KISS

No, this posting has nothing to do with the immortal rockers who paint themselves up and delude themselves into thinking they’re still cool. This is the other KISS: Keep It Simple Stupid.

This weekend we bought a TiVo for Lisa’s parents. The SD-H400 was our TiVo of choice because it packs a DVD player to go along with the TiVo (her parents needed a new DVD player, their old one won’t play burned DVDs). Some cool things about the SD-H400:

  • As I already mentioned, it has a DVD player. You can watch a DVD while you’re recording something on the TiVo.
  • It’s a TiVo. If you own one you already understand what I’m saying. If you don’t own one, you need to get one.
  • It comes with TiVo Basic.
  • It’s a Series 2 TiVo and comes with all the related network-driven goodness.

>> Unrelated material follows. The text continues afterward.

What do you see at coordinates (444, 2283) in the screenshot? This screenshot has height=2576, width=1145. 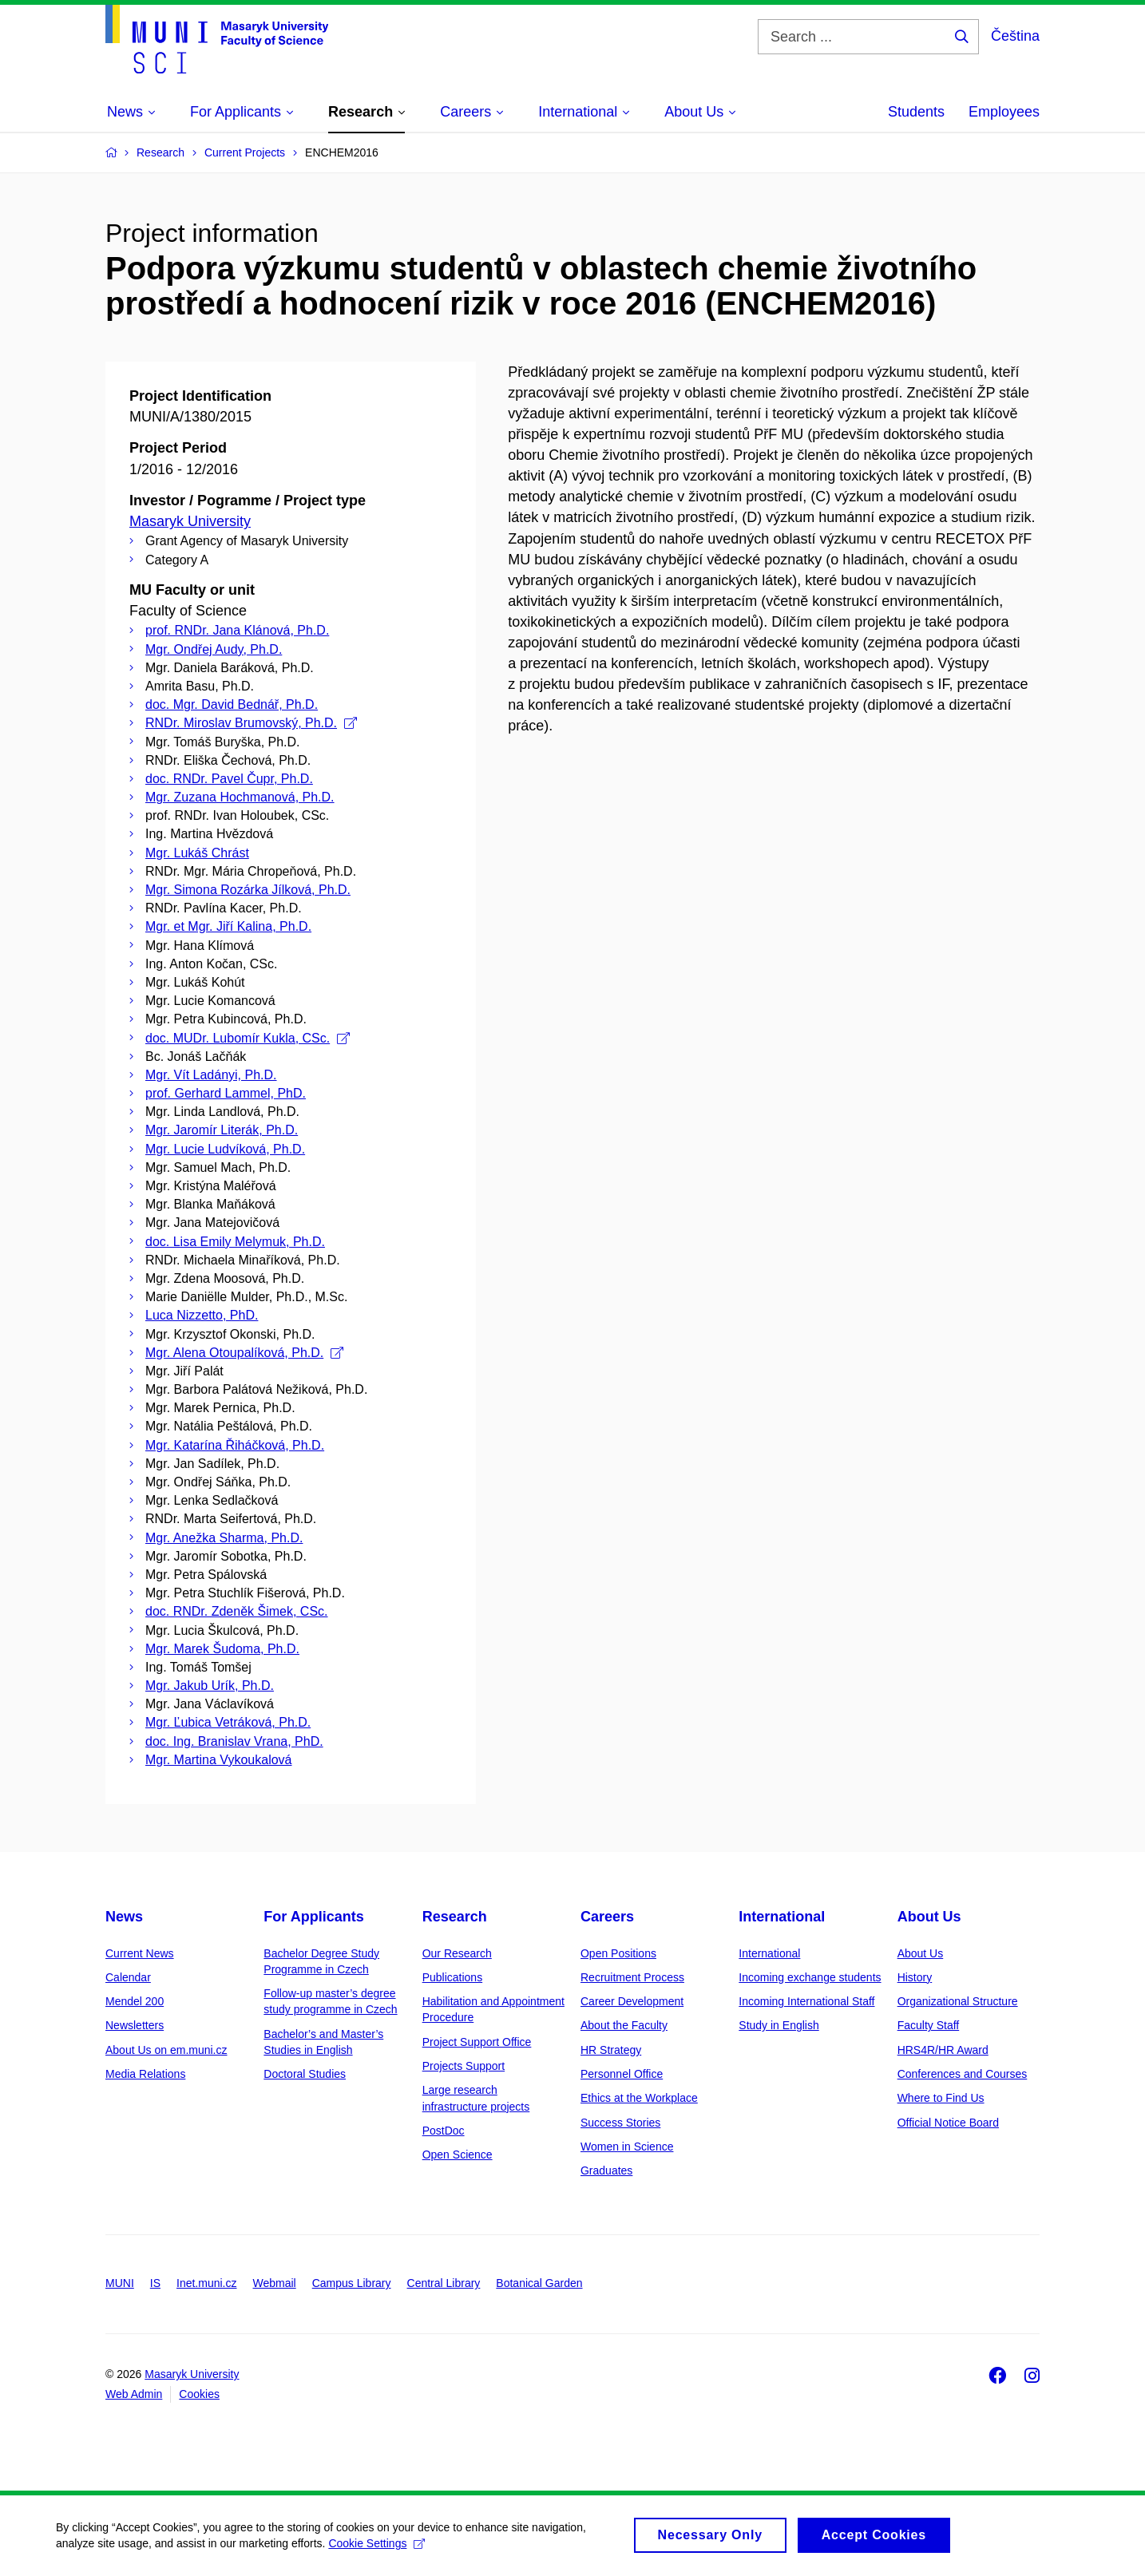 I see `Central Library` at bounding box center [444, 2283].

TiVo Basic is essentially the TiVo service without the recurring monthly bill. The downside is you only get 3 days of guide data (compared to 12 on TiVo Plus) and you don’t get Season Pass. While some people may say why bother if you don’t get Season Pass, we were getting this for Lisa’s parents and didn’t know if they’d even like the TiVo. So having TiVo Basic as an option meant no need to commit to the service. It also meant we could give it to her parents and it would be functional without US having to pay the service.

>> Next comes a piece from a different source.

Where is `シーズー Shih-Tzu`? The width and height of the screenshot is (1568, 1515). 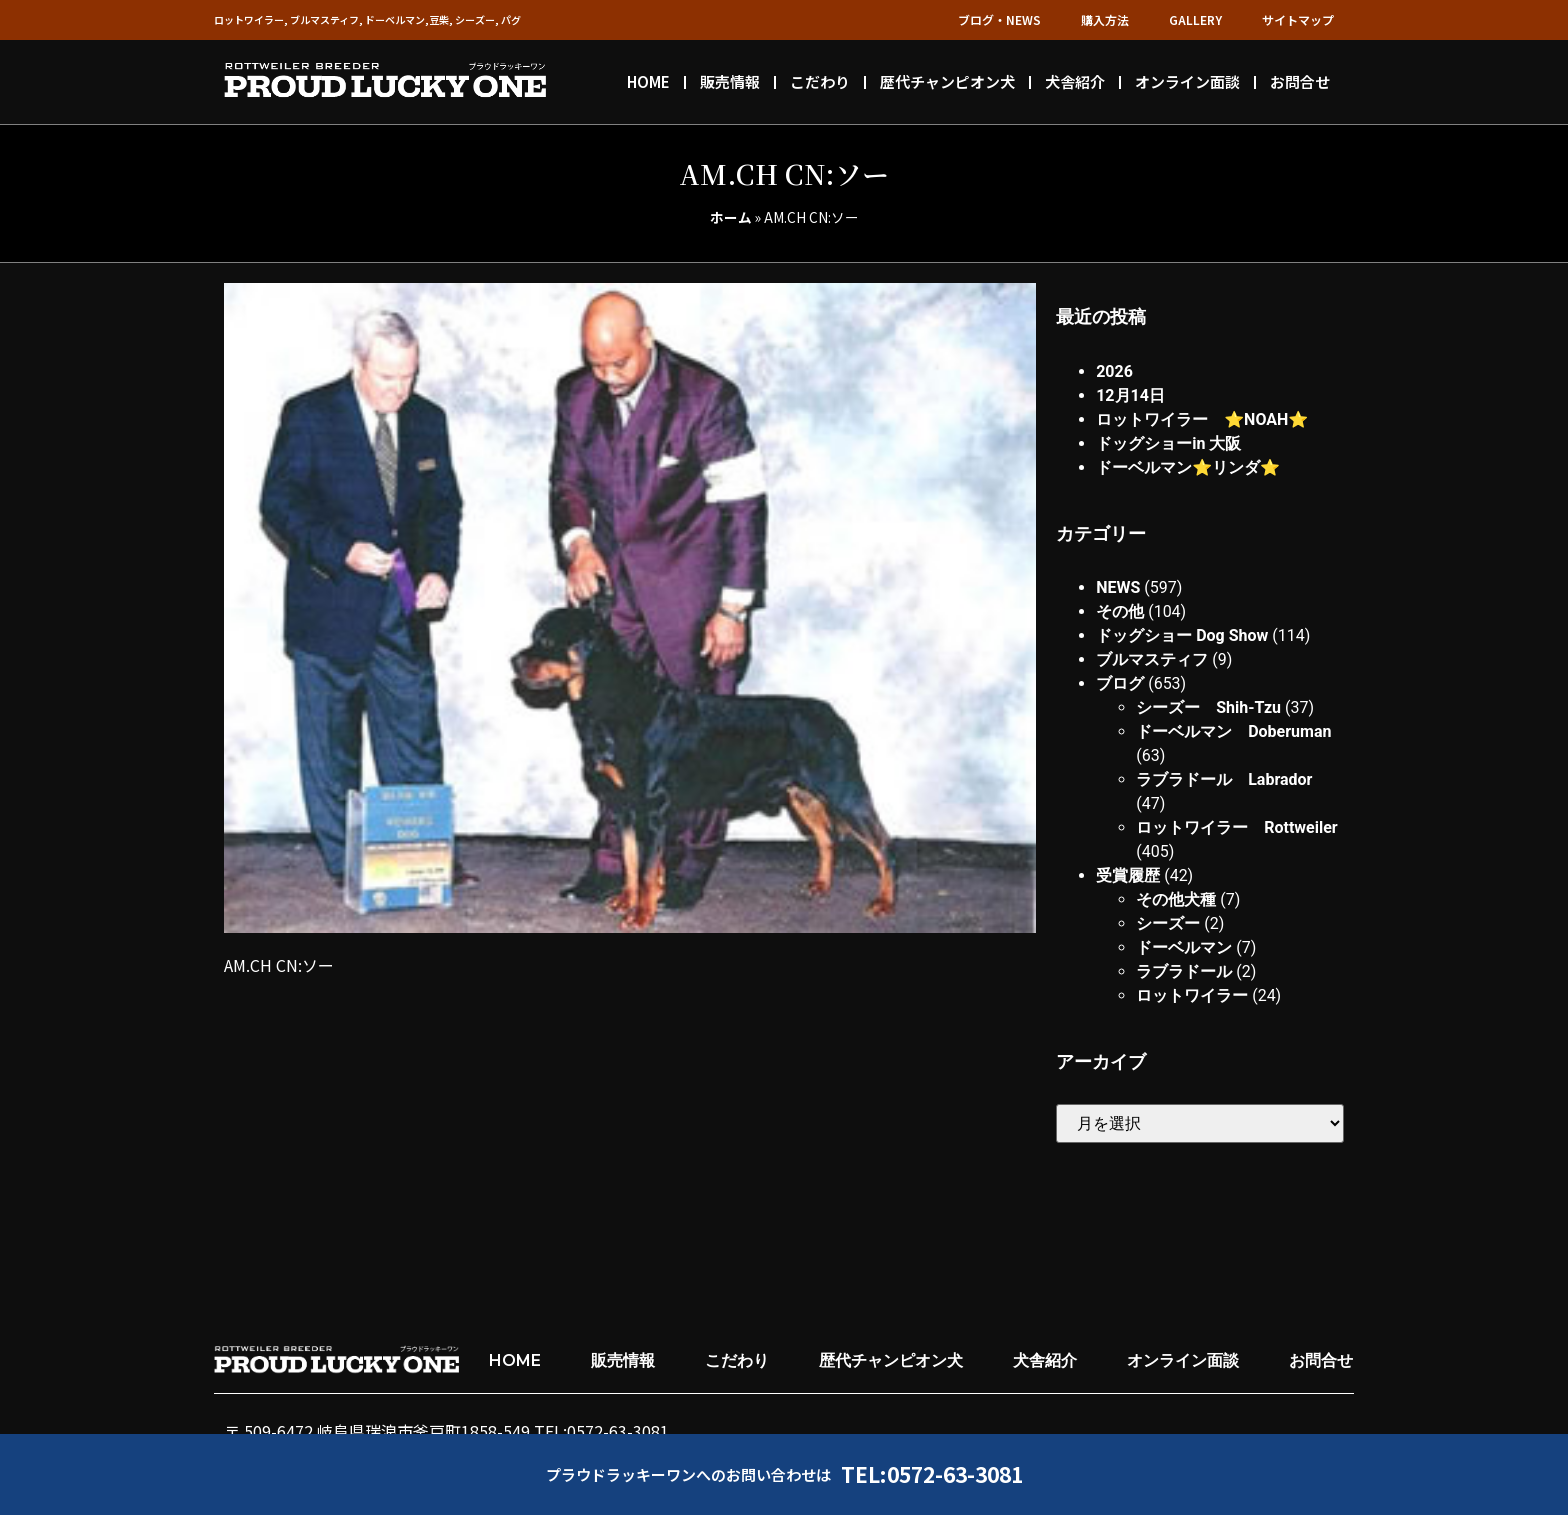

Series 2 is a huge deal. It’s the reason I won’t buy the HD DirecTiVo, which is only a Series 1. Series 2 means you can hook your TiVo up to your home network using a USB ethernet or 802.11b adapter. Using your home network connection means no more using a phone line to download guide data or software updates. This is huge because: 1) who likes having their phone line tied up and 2) many people don’t have phone jacks behind their televisions.

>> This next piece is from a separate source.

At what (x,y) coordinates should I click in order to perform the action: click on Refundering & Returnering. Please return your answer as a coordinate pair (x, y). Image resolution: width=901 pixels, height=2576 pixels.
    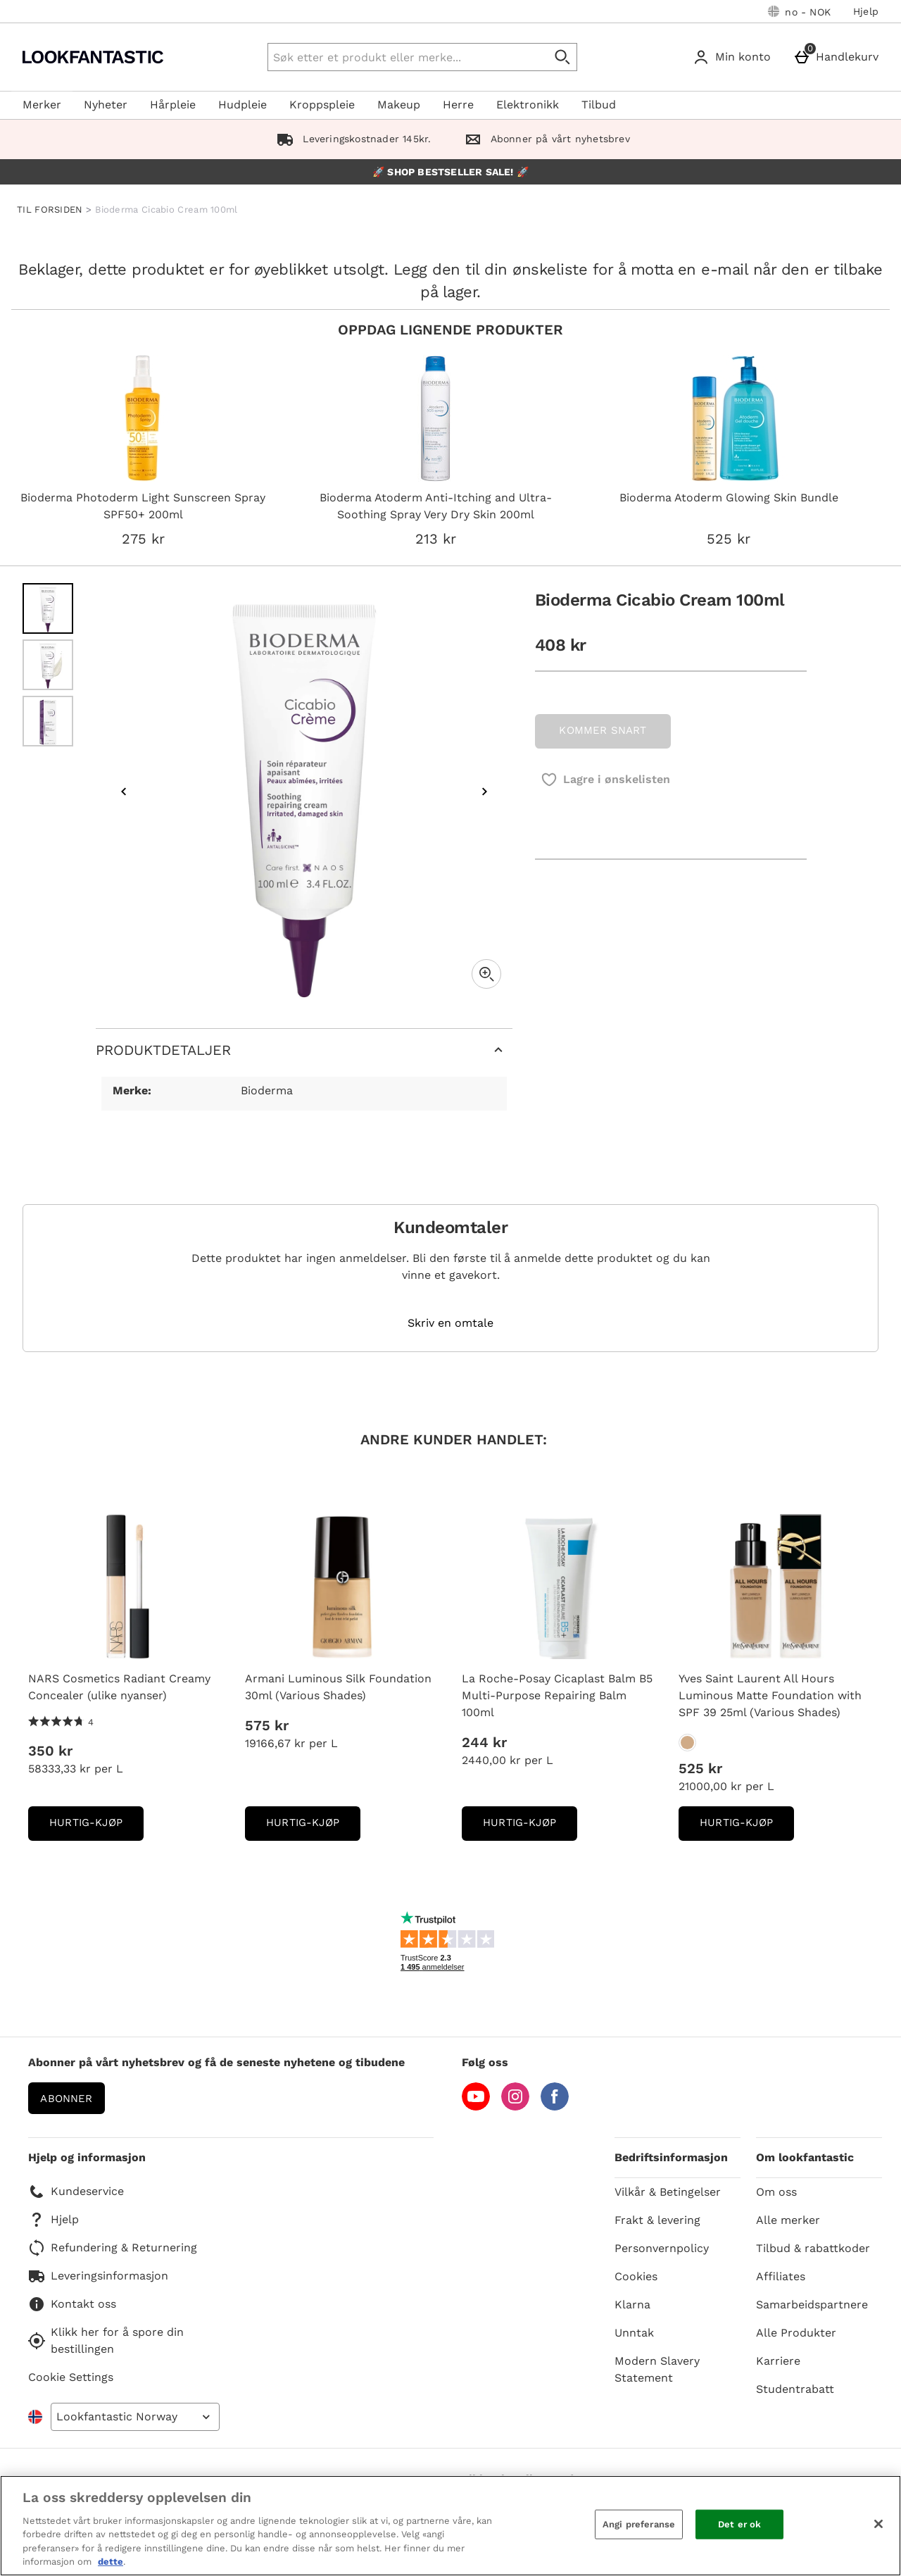     Looking at the image, I should click on (112, 2247).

So we went to BestBuy on Saturday and bought the SD-H400 and the Linksys WUSB11 wireless network adapter (it’s the one recommended by TiVo). I brought it back to our house, cracked it open and connected it to my Dell flat panel monitor (did I mention it’s the best monitor…EVER?) and phone line. I went through the setup, guessing in some places what her parents environment would be like and quickly got it to connect to TiVo over the phone line. This is important because the SD-H400 ships with an older version of the TiVo software that doesn’t support wireless network adapters. A quick update from TiVo and I had the new update. I cracked open the WUSB11 and pointed it at my wireless network. Within moments it had pulled a guide data update over my broadband connection. Everything was working very well.

Sunday I had to go back to BestBuy to pick out a wireless access point for her parents (can’t do much with just the adapter, after all). I settled on the WAP11, it was cheap, workable and could plug into their existing network with no changes. I brought the WAP11 back to my house, plugged it into my network and configured all of it’s security settings. Then I set up the TiVo to connect using it instead of my access point. Perfect, worked without a hitch.

So we packed the TiVo and wireless gadgets back into a box, wrapped them and delivered them to her parents. I had everything back out of the box and hooked up in about 15 minutes. A couple of tweaks here and there (their environment was slightly different than what I had imagined when I first set up the TiVo at my house). Within another 5 minutes we were recording the Olympics, pausing, rewinding and playing burned DVD’s. I was absolutely shocked at how dead simple it was to set the thing up. More impressively, there were at least half a dozen little places where the setup could have hit a snag and didn’t. God bless TiVo for making such a wonderfully designed product.

So now there’s a problem. Lisa’s parents have TiVo and we don’t. I may have to put aside my desire to wait for a good HD TiVo to come out and just settle on a SD TiVo.